Tirando le somme, oggi chi abita in grandi centri ha la possibilità concreta di non averla proprio, la macchina: i vari servizi di car sharing, car pooling, scooter sharing e bike sharing offrono una valida alternativa al possesso, e si possono integrare con i mezzi pubblici. QUINDI LA PRIMA SCELTA CONSAPEVOLE E’ USARLA IL MENO POSSIBILE, LA MACCHINA.

Se poi dobbiamo proprio procedere all’acquisto, abbiamo visto come le auto ibride plug-in e più ancora le elettriche pure rappresentano, al momento, l’unica strada percorribile per abbattere le nostre emissioni (per quel che riguarda i trasporti) velocemente, visto che l’emergenza da gas-serra pare concederci non più di 12 anni per correggere la rotta15.

Chi ha nelle corde (e nel portafogli) la possibilità, deve virare decisamente su questo tipo di automobile, in modo da permettere, nel tempo, l’abbassamento dei prezzi, a favore di tutti.

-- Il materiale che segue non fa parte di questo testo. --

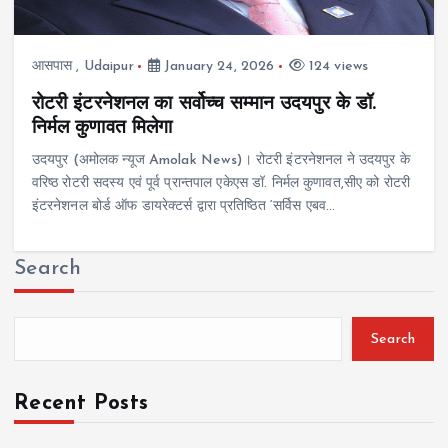
आसपास
,
Udaipur
January 24, 2026
124 views
रोटरी इंटरनेशनल का सर्वोच्च सम्मान उदयपुर के डॉ.
निर्मल कुणावत मिलेगा
उदयपुर (अमोलक न्यूज Amolak News)। रोटरी इंटरनेशनल ने उदयपुर के
वरिष्ठ रोटरी सदस्य एवं पूर्व प्रान्तपाल एकेएस डॉ. निर्मल कुणावत,सीए को रोटरी
इंटरनेशनल बोर्ड ऑफ डायरेक्टर्स द्वारा प्रतिष्ठित ‘सर्विस एबव…
Search
Search
Recent Posts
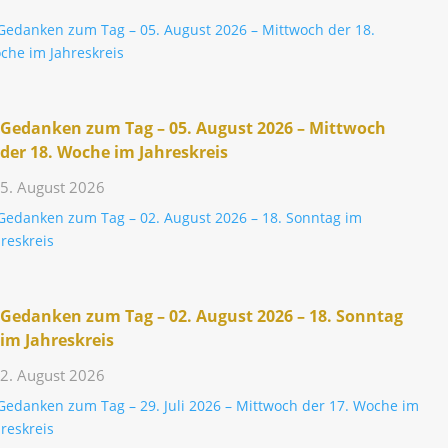
Gedanken zum Tag – 05. August 2026 – Mitt­woch
der 18. Woche im Jahreskreis
5. August 2026
Gedanken zum Tag – 02. August 2026 – 18. Sonntag
im Jahreskreis
2. August 2026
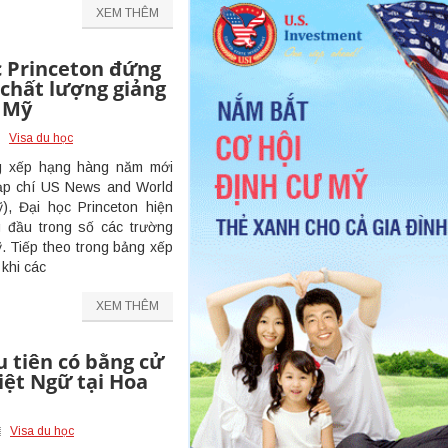
XEM THÊM
c Princeton đứng
 chất lượng giảng
i Mỹ
Visa du học
 xếp hạng hàng năm mới
tạp chí US News and World
), Đại học Princeton hiện
 đầu trong số các trường
ỹ. Tiếp theo trong bảng xếp
 khi các
XEM THÊM
u tiên có bằng cử
iệt Ngữ tại Hoa
Visa du học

Mentre scrivo, pare siano stati finalmente approvati dal governo italiano, per la prossima legge di Bilancio, gli incentivi all’acquisto di auto elettriche ed ibride( fino a 6000€);

inoltre è bene ricordare che esistono agevolazioni relative a bollo, assicurazione, parcheggi ed ingressi nelle ZTL, la manutenzione delle BEV è meno onerosa rispetto alle macchine “fossili”, e i “pieni” sono molto più economici (meglio ancora se l’energia elettrica proviene da fonti rinnovabili), quindi il TCO (Total Cost of Ownership, Costo totale di possesso) è già comparabile con quello delle auto tradizionali.

È già presente anche un mercato dell’usato “elettrico”, dove si può risparmiare qualcosa, ma bisogna controllare chilometraggio e data di prima immatricolazione, in quanto le batterie hanno una durata garantita normalmente per otto anni, e la sostituzione del pacco batterie è operazione costosa. Alcuni modelli vengono proposti con la batteria a noleggio.

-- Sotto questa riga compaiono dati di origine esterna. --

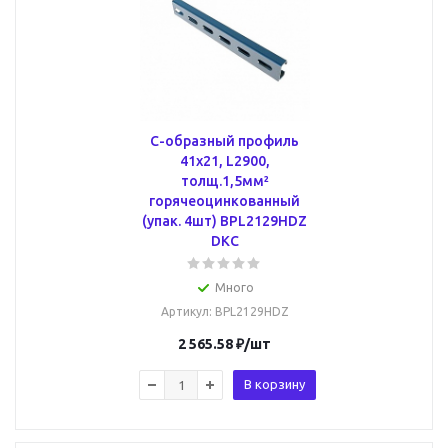
С-образный профиль
41х21, L2900,
толщ.1,5мм²
горячеоцинкованный
(упак. 4шт) BPL2129HDZ
DKC
Много
Артикул
: BPL2129HDZ
2 565.58
₽
/шт
В корзину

Se poi avete un pizzico di incoscienza in più, date un’occhiata qui16

Vi segnalo infine la presenza di Gruppi di Acquisto17 inerenti a queste tipologie di macchine, che permettono di ottenere qualche sconto in più, puntando sull’aggregazione e sul relativo maggiore potere contrattuale di tanti potenziali acquirenti.

Per chi non può o non vuole comprare una macchina elettrica, si può orientare sul metano, con le orecchie e gli occhi tesi allo sviluppo nella propria zona della filiera del biometano.

L’idrogeno è ,al momento, un’ipotesi del futuro.

P.S. OVVIAMENTE CI PIOMBERANNO ADDOSSO LE PIU’ DISPARATE OFFERTE DI VEICOLI “FOSSILI” , ALL’APPARENZA ANCHE CONVENIENTI, MA LA CONVENIENZA LA SI OTTIENE SCARICANDO I COSTI AMBIENTALI SULLA COLLETTIVITA’, E SE CEDIAMO AVREMO PIANTATO UN ALTRO PICCOLO CHIODO SULLA BARA DEL PIANETA, QUINDI SULLA NOSTRA.